I must take the alternative view; the goal is efficient communication and a number written in E notation is more compact and much easier to type and to read. I think it should be made an acceptable standard format.

Doctor Pion said...

My complaint starts with when it is hand written. That begins to suggest the student doesn't even know what it means.

It is only easier to type in an ASCII format like e-mail, and even then you need to ensure that your reader knows your statement about 3.00e-7 does not refer to e = 2.71828.... In other formats, such as TeX, it takes only a second longer to write it correctly.

If you are just being lazy, use the correct SI prefix. It has the advantages that it is compact, unambiguous, and a display option with the better calculators.

Anonymous said...

Frankly, I find the assertion that no person should ever express 1*10^6 as 1E6 at best childish and at worst an invitation for error. Confuse the E with the "ErdÅ‘s–Borwein constant," are you kidding me? I'm a nuclear engineer, and not many of my coworkers have experienced that particular issue despite crunching numbers on a pretty professional basis.

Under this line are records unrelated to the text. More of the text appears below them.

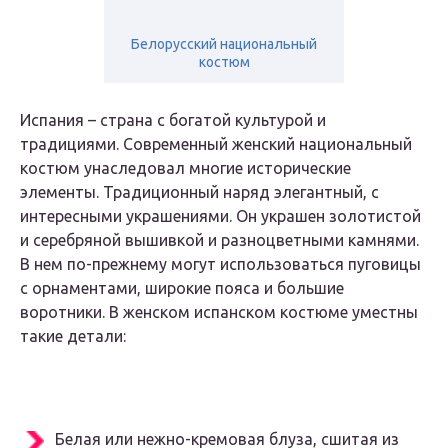
Белорусский национальный
костюм
Испания – страна с богатой культурой и
традициями. Современный женский национальный
костюм унаследовал многие исторические
элементы. Традиционный наряд элегантный, с
интересными украшениями. Он украшен золотистой
и серебряной вышивкой и разноцветными камнями.
В нем по-прежнему могут использоваться пуговицы
с орнаментами, широкие пояса и большие
воротники. В женском испанском костюме уместны
такие детали:
Белая или нежно-кремовая блуза, сшитая из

The issue I AM concerned about is mistyping 1*10^6 as 1(10^6, 1&20^6, etc. 1E6, it's three characters, you don't have to use the shift key and poke at the asterisk key, etc etc. Run the probabilistic risk assessment, whatever, you aren't going to make as many mistakes and it's more compact, and that's why I like it. Languages change, maybe it's time to adopt E notation in the mathematical thesaurus?

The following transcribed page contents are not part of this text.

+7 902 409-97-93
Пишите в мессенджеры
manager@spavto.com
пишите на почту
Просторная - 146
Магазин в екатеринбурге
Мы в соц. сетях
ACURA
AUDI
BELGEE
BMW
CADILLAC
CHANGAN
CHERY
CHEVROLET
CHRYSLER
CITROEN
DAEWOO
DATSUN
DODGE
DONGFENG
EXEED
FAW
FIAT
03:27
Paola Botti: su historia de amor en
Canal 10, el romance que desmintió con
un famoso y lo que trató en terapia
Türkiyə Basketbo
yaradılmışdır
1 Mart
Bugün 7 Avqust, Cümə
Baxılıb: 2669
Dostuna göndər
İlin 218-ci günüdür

But hey, don't get me wrong, I love my math classes and professors, and you guys get to rip me to pieces when I write an ill-posed problem or a crummy advection/diffusion code. But when you're teaching non-majors, how about some common sense? "Hey, this is usually confined to calculators, most people will understand what you're talking about but it's not strictly correct so you better know your audience." Besides,they probably won't remember what scientific notation is in 5 years so it'll be a moot point.

Doctor Pion said...

I am not teaching non-majors, but even non-majors need to know the difference between a billion and a trillion.

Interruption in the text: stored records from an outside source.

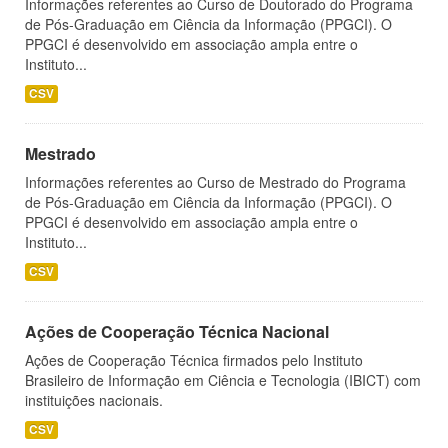
Informações referentes ao Curso de Doutorado do Programa
de Pós-Graduação em Ciência da Informação (PPGCI). O
PPGCI é desenvolvido em associação ampla entre o
Instituto...
CSV
Mestrado
Informações referentes ao Curso de Mestrado do Programa
de Pós-Graduação em Ciência da Informação (PPGCI). O
PPGCI é desenvolvido em associação ampla entre o
Instituto...
CSV
Ações de Cooperação Técnica Nacional
Ações de Cooperação Técnica firmados pelo Instituto
Brasileiro de Informação em Ciência e Tecnologia (IBICT) com
instituições nacionais.
CSV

I am teaching wannabe engineers, many of whom appear to have taken math classes from people who only want them to copy down what their calculator displays without knowing what it means, let alone whether all of the digits are significant. (In particular, they don't seem to know that e is a number and not a letter.) Some also cannot solve an equation without graphing it.

And since they are writing the answer to a problem on an exam, I expect them to write it like they know what it means.

Dan said...

Part of the difficulty with the traditional form of scientific notation is the need for a multiplicaiton operator between the mantissa and the 10, when the rest of an equation, which can be quite complex, doesn't have multiplication operators. If I add an X for times, is it a variable? If a star, why only in that one spot? Unless stras are used between all products there is no consistent terminology. I really think what Wikipedia refers to as scientific E notation is a simpler and more easily understood alternative. The capital E certainly is used millions of times more often to mean "move the decimal point" than for any other meaning, and it just saves time.


Dan Woodard, MD

Doctor Pion said...

The fact that there is a multiplication sign in a number written in scientific notation is not a problem, it is a feature. If you don't like it, use the SI prefixes. That is what I would expect a physicist, engineer, and - in particular - physician to do. It saves even more time, not to mention lives, and some calculators will even display those prefixes for you.

The capital letter E is used to denote energy. It is an algebraic variable that is commonly used in all scientific work - particularly in physics and engineering. The fact that students come to me more comfortable with misusing a calculator to manipulate numbers inaccurately does not excuse them from using the tools of algebra. And if you do that, there is never any reason to put a number in scientific notation in an algebraic expression. You work with symbols, one of which might have a value that requires scientific notation.

Finally, Wikipedia is not an authority. In this case it is incorrect. That particular notation was required by the primitive computing interfaces we no longer use.